Hadapi Kemarau Panjang Prediksi BMKG, Kades Sumurber Gresik Imbau Warga Hemat Hasil Panen

Redaksi NUGres Redaksi NUGres
Warga Sumurber Kecamatan Panceng Kabupaten Gresik saat memanen padi. Foto: ist/NUGres

PANCENG | NUGres – Desa Sumurber, Kecamatan Panceng, Kabupaten Gresik, dikenal sebagai salah satu sentra penghasil padi dan komoditas pertanian lainnya. Mayoritas warga bermata pencaharian sebagai petani dan telah menerapkan swasembada pangan dari hasil panen di lahan persawahan desa.

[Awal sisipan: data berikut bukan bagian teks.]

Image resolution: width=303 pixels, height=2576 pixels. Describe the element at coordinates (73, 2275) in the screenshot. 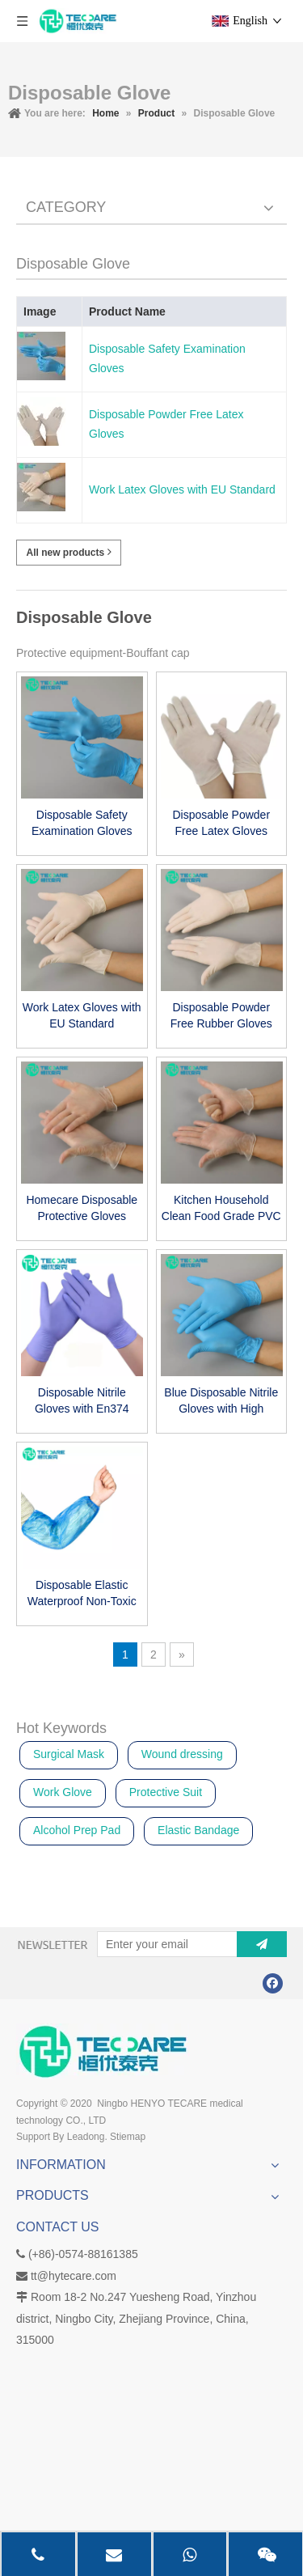 I see `tt@hytecare.com` at that location.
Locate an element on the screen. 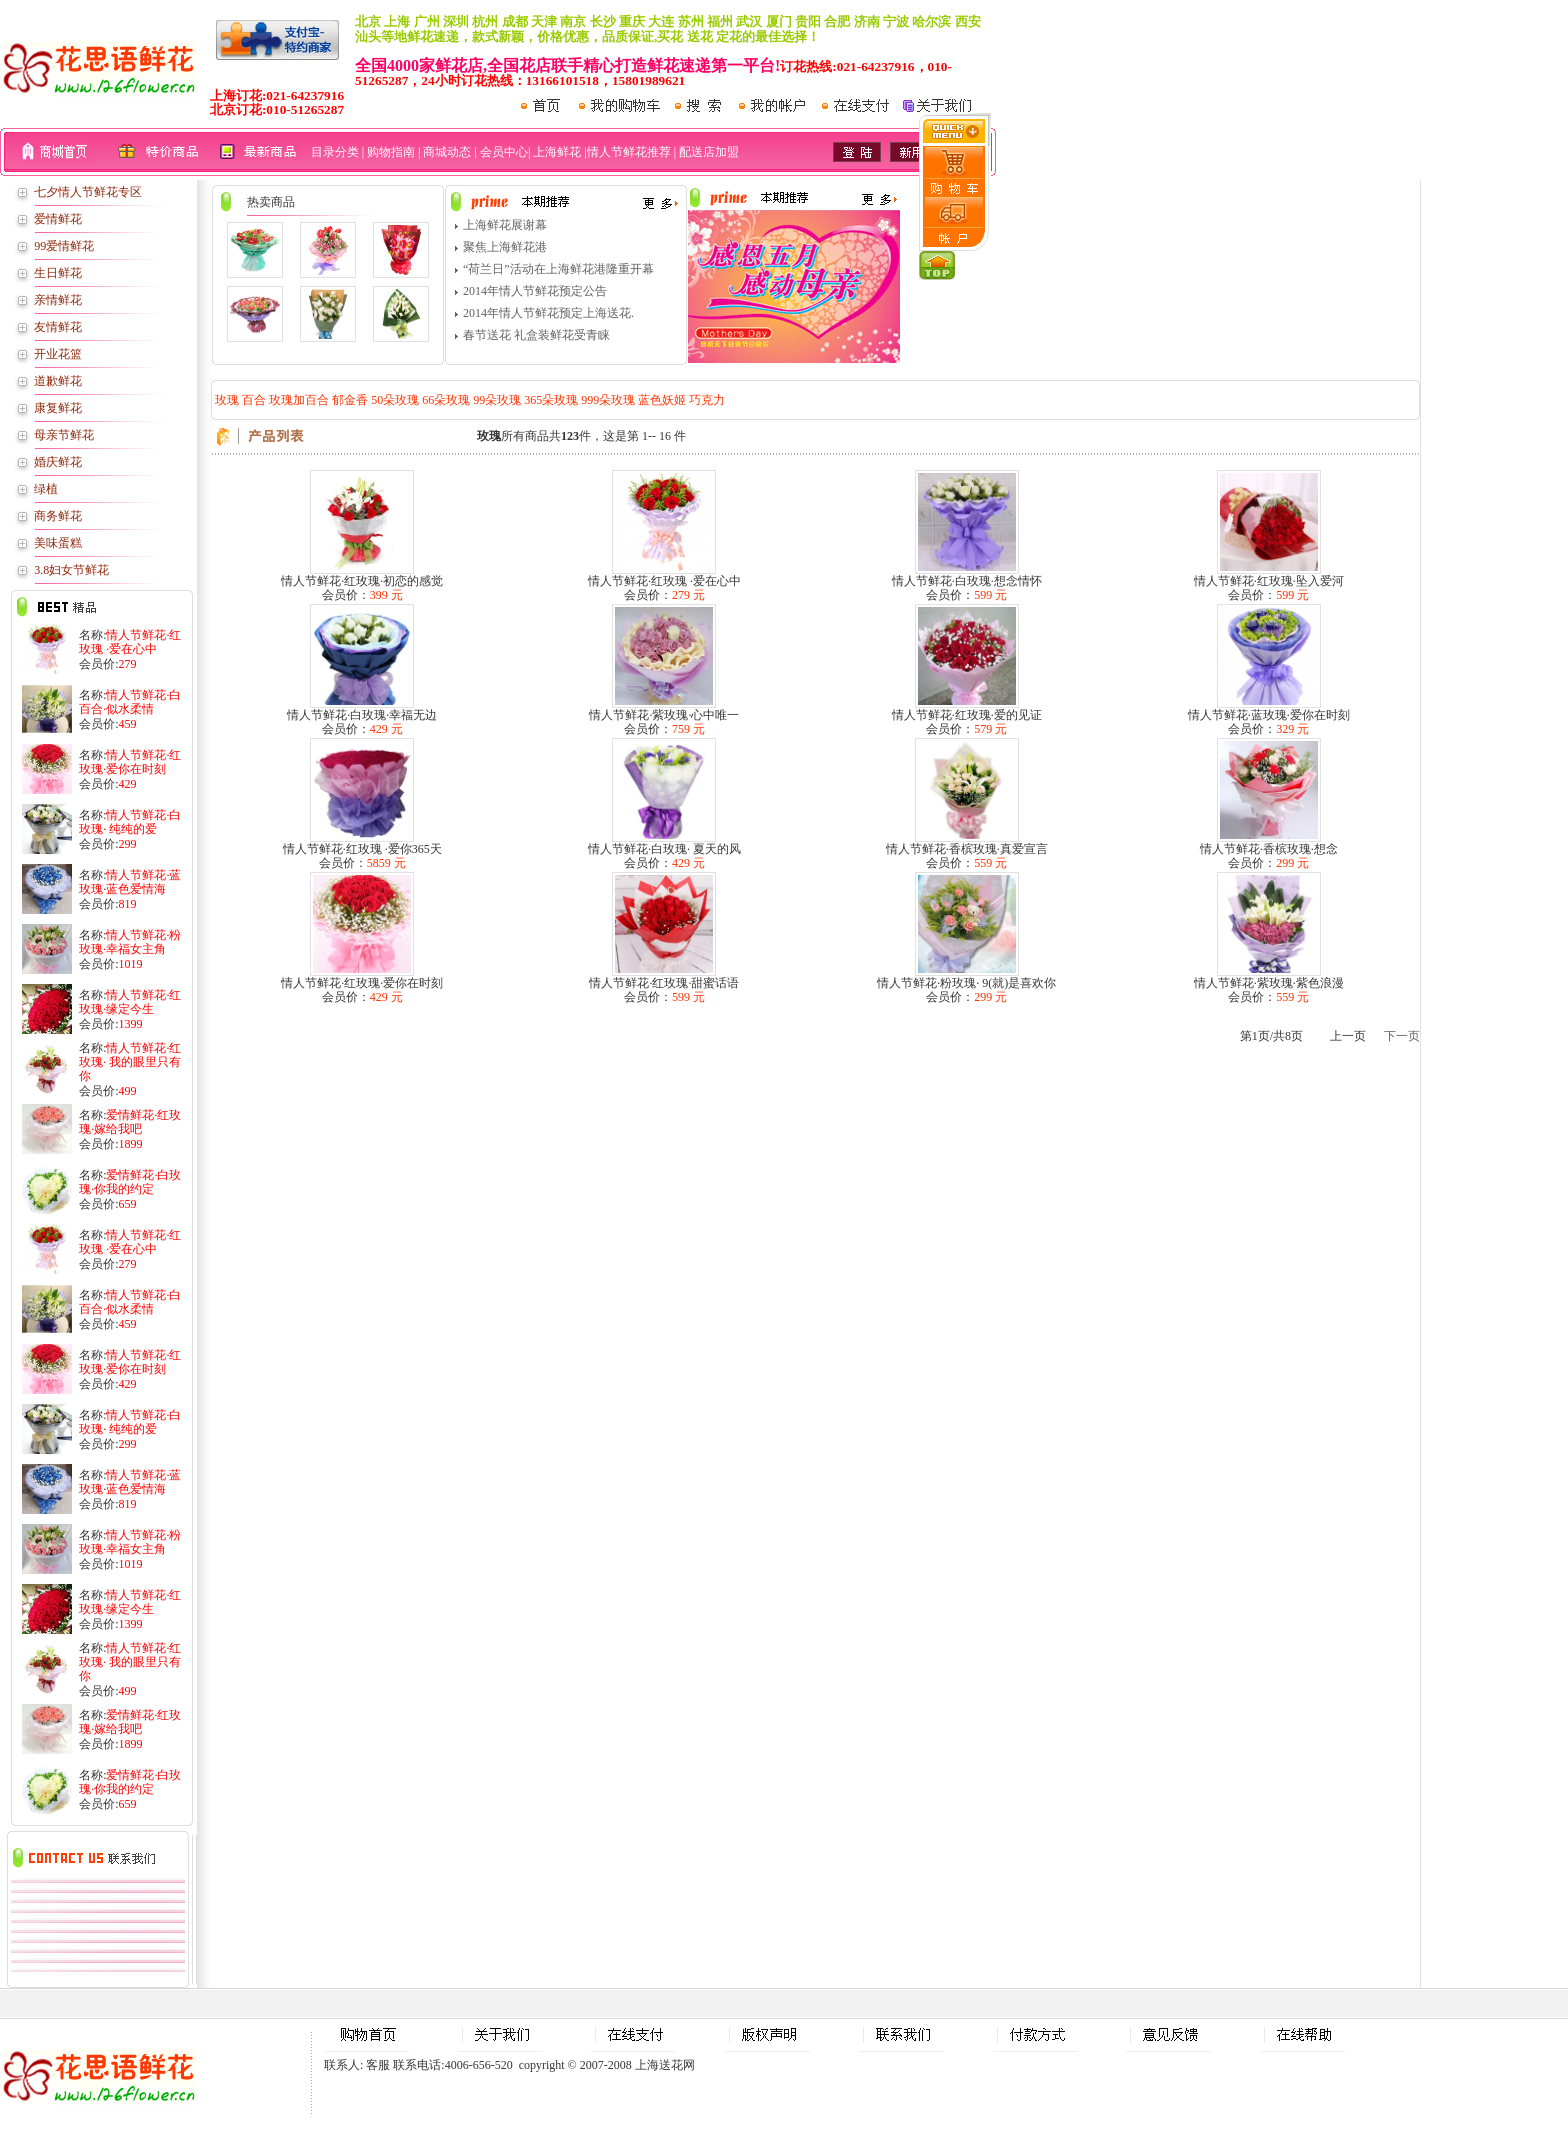 The image size is (1568, 2134). 3.8妇女节鲜花 is located at coordinates (71, 570).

Momentum Kenduri Ketupat yang digelar di Lapangan Pasar Desa Sumurber pada Jumat, 27 Maret 2026 kemarin, menjadi ajang silaturahmi sekaligus penguatan kebersamaan warga. Kegiatan yang diinisiasi oleh Bumdesa Madurejo tersebut diikuti dengan antusias oleh masyarakat.

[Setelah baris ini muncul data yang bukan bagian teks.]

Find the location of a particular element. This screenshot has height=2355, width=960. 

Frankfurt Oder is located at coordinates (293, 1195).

Di tengah tingginya partisipasi warga, Kepala Desa Sumurber Hunaifi memanfaatkan kesempatan tersebut untuk menyampaikan imbauan penting agar masyarakat mulai berhemat, terutama dalam penggunaan sumber daya menghadapi kondisi cuaca ke depan.

Dalam sambutannya, ia mengingatkan adanya prakiraan musim kemarau 2026 dari Badan Meteorologi Klimatologi dan Geofisika (BMKG).

Sementara itu, melansir situs resmi BMKG, musim kemarau diprediksi datang lebih awal, yakni pada periode April hingga Juni, dengan kondisi yang lebih kering dan berlangsung lebih lama dari biasanya di sekitar 57,2 persen wilayah Indonesia.

Puncak kemarau diperkirakan terjadi pada Agustus 2026, dipicu oleh berakhirnya fenomena La Niña lemah serta potensi munculnya El Niño pada pertengahan hingga akhir tahun.

Sebagai informasi, pada tahun ini Desa Sumurber berpotensi menghasilkan panen padi hingga 1.833 ton, dengan rata-rata produktivitas mencapai 6,5 ton per hektare. Kondisi ini diharapkan tetap terjaga meski menghadapi tantangan musim kemarau yang diprediksi lebih panjang.